The Fix Industry Catches Up
Cisco shipped an open-source Skill Scanner in April. Snyk released mcp-scan for behavioral analysis of agent instruction files the same month. Merritt Baer, CSO of Enkrypt AI and former Deputy CISO at AWS, told VentureBeat that the response is following a familiar pattern: "This feels very similar to early container security, but we're still in the 'we'll get to it' phase across most orgs." At AWS, she said, it took high-profile wake-up calls before container security became table stakes.
The difference this time is speed, and the absence of a compilation barrier. "There's no build pipeline, no compilation step," Baer said. "Just content." CLI-Anything — the Hong Kong University Data Intelligence Lab tool that generates SKILL.md files for any open-source repository, reaching 30,000 GitHub stars since March — is the accelerant. Every star is a developer who may soon be operating a CLI-generated skill with no SAST rule, no SCA entry, and no CVE category.

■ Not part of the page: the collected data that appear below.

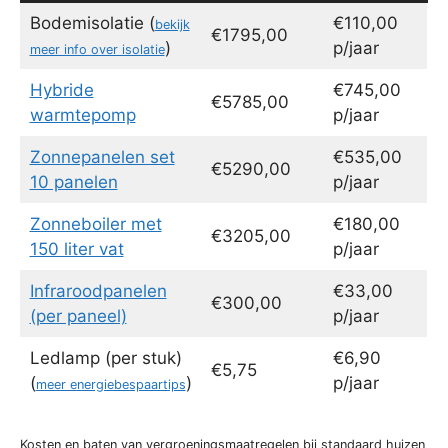
Bodemisolatie (
€110,00
bekijk
€1795,00
)
p/jaar
meer info over isolatie
Hybride
€745,00
€5785,00
warmtepomp
p/jaar
Zonnepanelen set
€535,00
€5290,00
10 panelen
p/jaar
Zonneboiler met
€180,00
€3205,00
150 liter vat
p/jaar
Infraroodpanelen
€33,00
€300,00
(per paneel)
p/jaar
Ledlamp (per stuk)
€6,90
€5,75
(
)
p/jaar
meer energiebespaartips
Kosten en baten van vergroeningsmaatregelen bij standaard huizen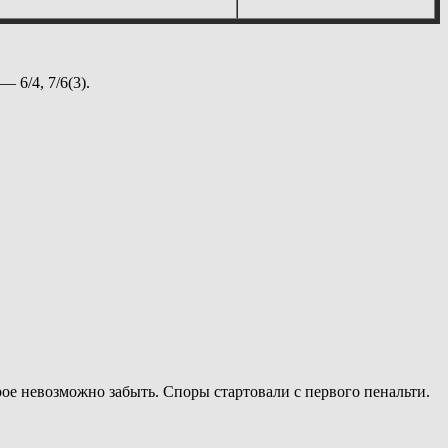
 — 6/4, 7/6(3).
ое невозможно забыть. Споры стартовали с первого пенальти.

What Security Teams Can Actually Do
The OWASP Agentic Skills Top 10 project, published in March 2026, provides the procurement framework. AST01 — Malicious Skills — is the entry point: audit every SKILL.md, MCP config, and rules file in the environment the same way you audit package.json or requirements.txt. Restrict agent execution privileges so a compromised skill cannot reach SSH keys, cloud credentials, or browser session storage. Instrument runtime observability — what data is the agent accessing, what actions is it taking, and are those aligned with expected behavior?
The inventory question comes first. SecurityScorecard identified 135,000-plus internet-exposed OpenClaw instances as of February 2026. Bitdefender GravityZone telemetry confirmed OpenClaw deployments on corporate endpoints — not BYOD experiments, but machines on enterprise networks running a tool that an IT department had never approved, evaluated, or secured. This is the new shape of shadow AI: not the consumer chatbot an employee opened in a browser, but an autonomous agent with terminal permissions, persistent memory, and access to every credential the developer who installed it possessed.
The ClawHavoc campaign is not over because it was patched. It is over because most of the victims do not know they were hit. That is the definition of a successful supply-chain attack — and the reason the structural gap matters more than the specific vulnerability.
The vulnerability that started it — CVE-2026-25253, rated CVSS 8.8 — was patched in OpenClaw version 2026.1.29 on January 30th. The skills marketplace has been audited and cleaned. But the 824 malicious skills Koi Security found represent only what anyone has looked for. Nobody has scanned what they have not yet thought to look for. That is the supply chain problem the security industry is now racing to close.